ABOUT THIS TASK: The word to find is "Öğrencilerimizden". Copy each line of the material that contains it.

PROVIDED INFORMATION:
* * *

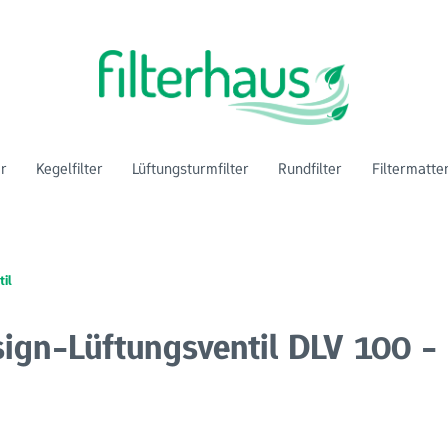
er
Kegelfilter
Lüftungsturmfilter
Rundfilter
Filtermatte
il
sign-Lüftungsventil DLV 100 -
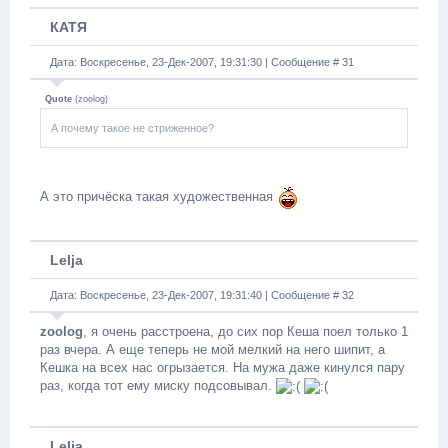
КАТЯ
Дата: Воскресенье, 23-Дек-2007, 19:31:30 | Сообщение #
31
Quote
(
zoolog
)
А почему такое не стриженное?
А это причёска такая художественная
Lelja
Дата: Воскресенье, 23-Дек-2007, 19:31:40 | Сообщение #
32
zoolog
, я очень расстроена, до сих пор Кеша поел только 1
раз вчера. А еще теперь не мой мелкий на него шипит, а
Кешка на всех нас огрызается. На мужа даже кинулся пару
раз, когда тот ему миску подсовывал.
Lelja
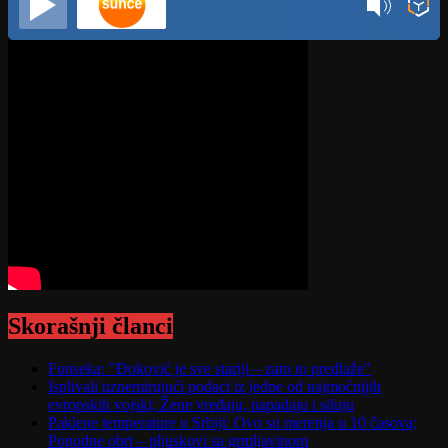
Skorašnji članci
Fonseka: "Đoković je sve stariji – zato to predlaže"
Isplivali uznemirujući podaci iz jedne od najmoćnijih
evropskih vojski; Žene vređaju, napadaju i siluju
Paklene temperature u Srbiji: Ovo su merenja u 10 časova;
Popodne obrt – pljuskovi sa grmljavinom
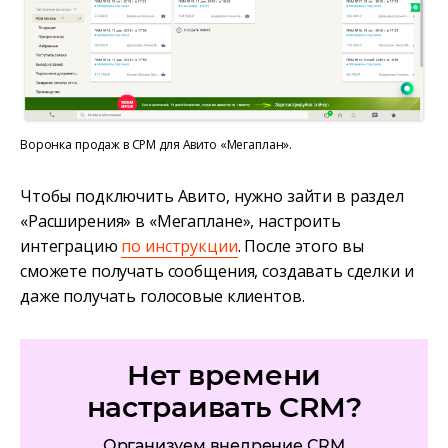
Воронка продаж в СРМ для Авито «Мегаплан».
Чтобы подключить Авито, нужно зайти в раздел
«Расширения» в «Мегаплане», настроить
интеграцию
по инструкции
. После этого вы
сможете получать сообщения, создавать сделки и
даже получать голосовые клиентов.
Нет времени
настраивать CRM?
Организуем внедрение CRM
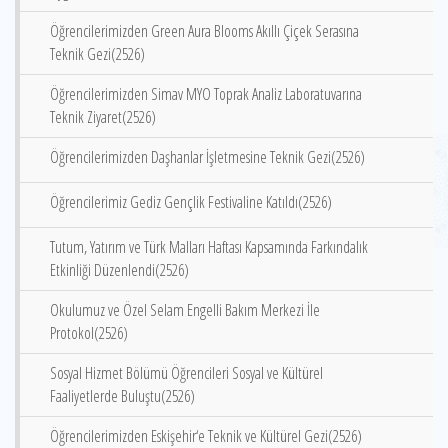
Öğrencilerimizden Green Aura Blooms Akıllı Çiçek Serasına
Teknik Gezi(2526)
Öğrencilerimizden Simav MYO Toprak Analiz Laboratuvarına
Teknik Ziyaret(2526)
Öğrencilerimizden Daşhanlar İşletmesine Teknik Gezi(2526)
Öğrencilerimiz Gediz Gençlik Festivaline Katıldı(2526)
Tutum, Yatırım ve Türk Malları Haftası Kapsamında Farkındalık
Etkinliği Düzenlendi(2526)
Okulumuz ve Özel Selam Engelli Bakım Merkezi İle
Protokol(2526)
Sosyal Hizmet Bölümü Öğrencileri Sosyal ve Kültürel
Faaliyetlerde Buluştu(2526)
Öğrencilerimizden Eskişehir‘e Teknik ve Kültürel Gezi(2526)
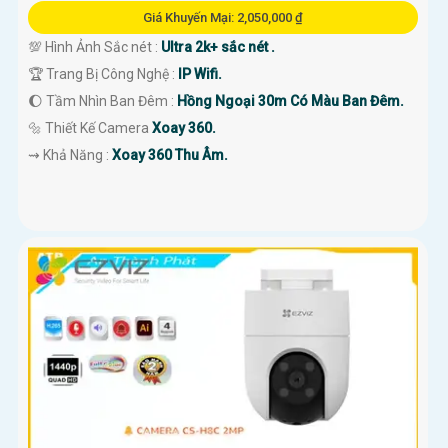
Giá Khuyến Mại: 2,050,000 ₫
💯 Hình Ảnh Sắc nét :
Ultra 2k+ sắc nét .
🏆 Trang Bị Công Nghệ :
IP Wifi.
🌔 Tầm Nhìn Ban Đêm :
Hồng Ngoại 30m Có Màu Ban Đêm.
🔩 Thiết Kế Camera
Xoay 360.
️⇝ Khả Năng :
Xoay 360 Thu Âm.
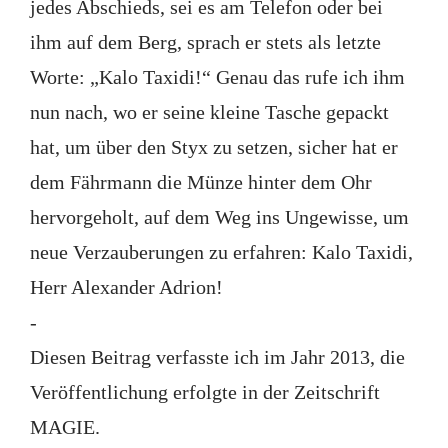
jedes Abschieds, sei es am Telefon oder bei
ihm auf dem Berg, sprach er stets als letzte
Worte: „Kalo Taxidi!“ Genau das rufe ich ihm
nun nach, wo er seine kleine Tasche gepackt
hat, um über den Styx zu setzen, sicher hat er
dem Fährmann die Münze hinter dem Ohr
hervorgeholt, auf dem Weg ins Ungewisse, um
neue Verzauberungen zu erfahren: Kalo Taxidi,
Herr Alexander Adrion!
-
Diesen Beitrag verfasste ich im Jahr 2013, die
Veröffentlichung erfolgte in der Zeitschrift
MAGIE.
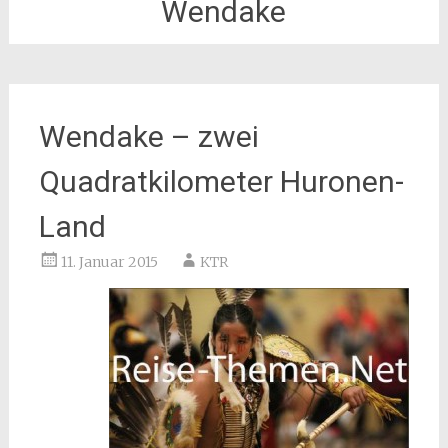
Wendake
Wendake – zwei
Quadratkilometer Huronen-
Land
11. Januar 2015
KTR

* * *

REPLY TO THE EXERCISE:
Öğrencilerimizden Green Aura Blooms Akıllı Çiçek Serasına
Öğrencilerimizden Simav MYO Toprak Analiz Laboratuvarına
Öğrencilerimizden Daşhanlar İşletmesine Teknik Gezi(2526)
Öğrencilerimizden Eskişehir‘e Teknik ve Kültürel Gezi(2526)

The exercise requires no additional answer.